Consider what would happen if the UK or US were to attempt Hungarian or Estonian style cuts.
There would be a huge outcry.
So rather than taking the axe to public spending, the British and American governments are borrowing madly,
with no sign of any credible long-term plan to balance the books.
Gideon Rachman, Financial Times, May 25 2009
The US, according to the Congressional Budget Office, now has an annual structural budget deficit of 5 per cent of gross domestic product. In Britain, public debt as a proportion of GDP is set to double.
Both countries are in the fortunate position that the markets will still lend to them. In spite of last week’s warning from Standard & Poor’s, the rating agency, about rising public debt, Britain has (so far) retained its triple A credit rating. Despite President Barack Obama’s stern words earlier this year that a “day of reckoning has arrived” in which America would finally have to address “critical debates and difficult decisions”, the US is planning to run huge budget deficits for the next decade and beyond.
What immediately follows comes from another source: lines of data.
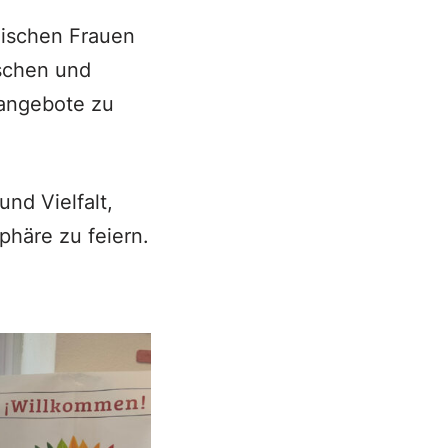
anischen Frauen
ischen und
sangebote zu
und Vielfalt,
häre zu feiern.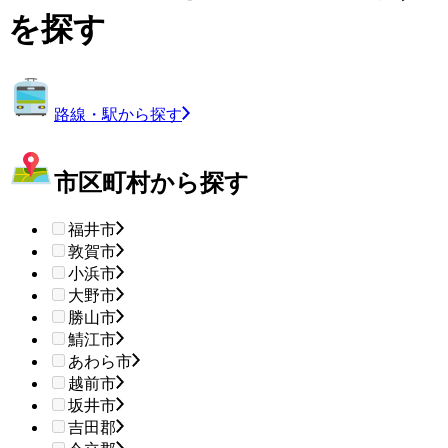
を探す
路線・駅から探す
市区町村から探す
福井市
敦賀市
小浜市
大野市
勝山市
鯖江市
あわら市
越前市
坂井市
吉田郡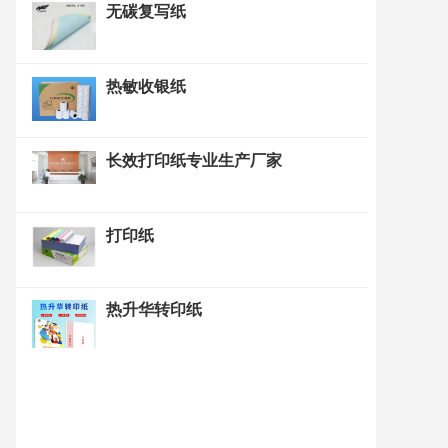
无碳复写纸
热敏收银纸
长效打印纸专业生产厂家
打印纸
热升华转印纸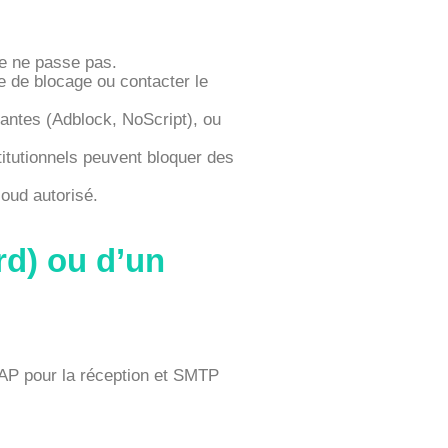
ète ne passe pas.
e de blocage ou contacter le
antes (Adblock, NoScript), ou
titutionnels peuvent bloquer des
loud autorisé.
rd) ou d’un
MAP pour la réception et SMTP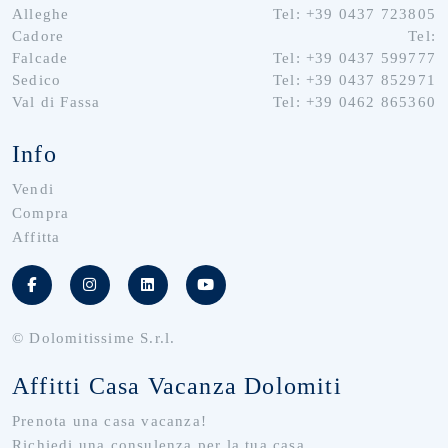
Alleghe
Tel: +39 0437 723805
Cadore
Tel:
Falcade
Tel: +39 0437 599777
Sedico
Tel: +39 0437 852971
Val di Fassa
Tel: +39 0462 865360
Info
Vendi
Compra
Affitta
© Dolomitissime S.r.l.
Affitti Casa Vacanza Dolomiti
Prenota una casa vacanza!
Richiedi una consulenza per la tua casa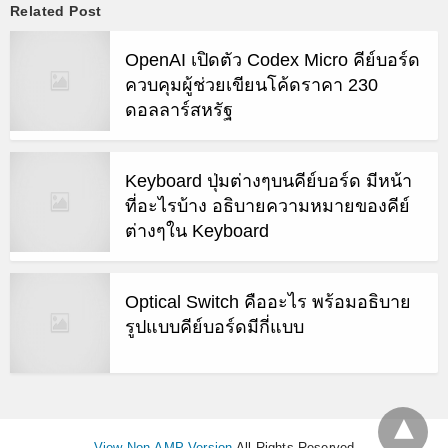
Related Post
OpenAI เปิดตัว Codex Micro คีย์บอร์ด
ควบคุมผู้ช่วยเขียนโค้ดราคา 230
ดอลลาร์สหรัฐ
Keyboard ปุ่มต่างๆบนคีย์บอร์ด มีหน้า
ที่อะไรบ้าง อธิบายความหมายของคีย์
ต่างๆใน Keyboard
Optical Switch คืออะไร พร้อมอธิบาย
รูปแบบคีย์บอร์ดมีกี่แบบ
View Non-AMP Version
All Rights Reserved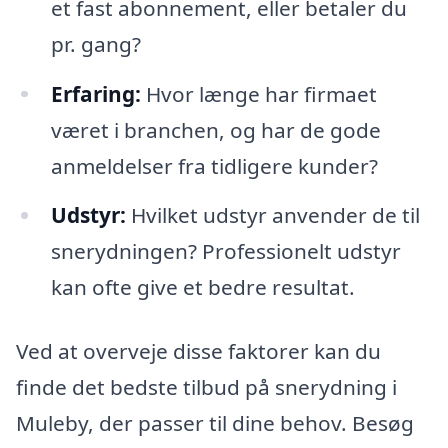
et fast abonnement, eller betaler du
pr. gang?
Erfaring:
Hvor længe har firmaet
været i branchen, og har de gode
anmeldelser fra tidligere kunder?
Udstyr:
Hvilket udstyr anvender de til
snerydningen? Professionelt udstyr
kan ofte give et bedre resultat.
Ved at overveje disse faktorer kan du
finde det bedste tilbud på snerydning i
Muleby, der passer til dine behov. Besøg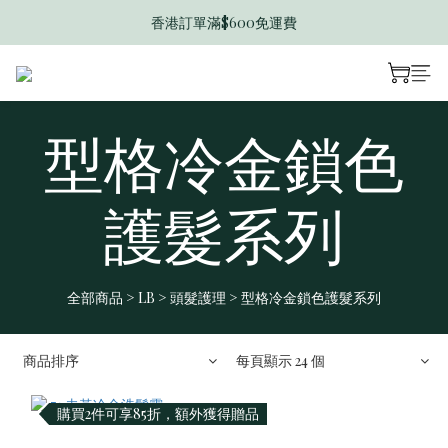
香港訂單滿$600免運費
香港訂單滿$600免運費
迎新禮遇送$50 B Dollar
香港訂單滿$600免運費
型格冷金鎖色
護髮系列
全部商品
>
LB
>
頭髮護理
>
型格冷金鎖色護髮系列
商品排序
每頁顯示 24 個
購買2件可享85折，額外獲得贈品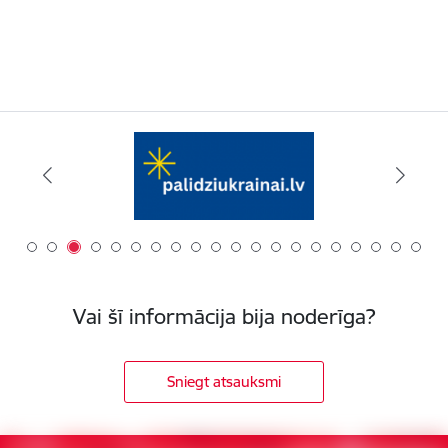
Vai šī informācija bija noderīga?
Sniegt atsauksmi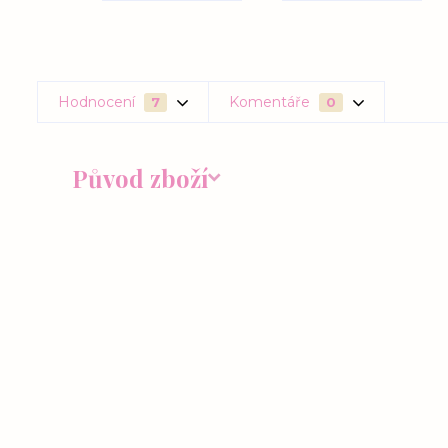
Hodnocení
Komentáře
7
0
Původ zboží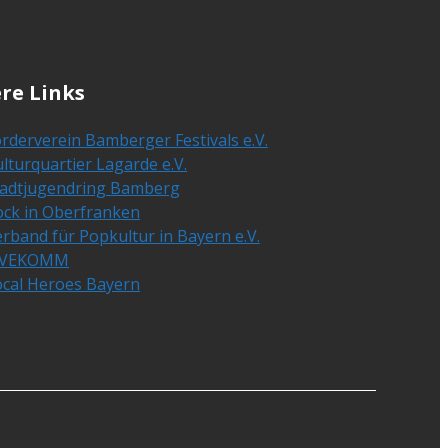
re Links
rderverein Bamberger Festivals e.V.
lturquartier Lagarde e.V.
tadtjugendring Bamberg
ock in Oberfranken
rband für Popkultur in Bayern e.V.
IVEKOMM
ocal Heroes Bayern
The obvious risk is that when a real day of reckoning does arrive it will be that much tougher. In Britain, Dieter Helm, a professor of economics at Oxford university, is one voice sounding warnings. “The fundamental cause of the current crisis is that consumption has been unsustainably high, based on borrowing too much, investing too little and saving too little,” he says. “If we continue to try to spend even more, and borrow ever greater sums, the eventual effect on the standard of living will be commensurately greater.”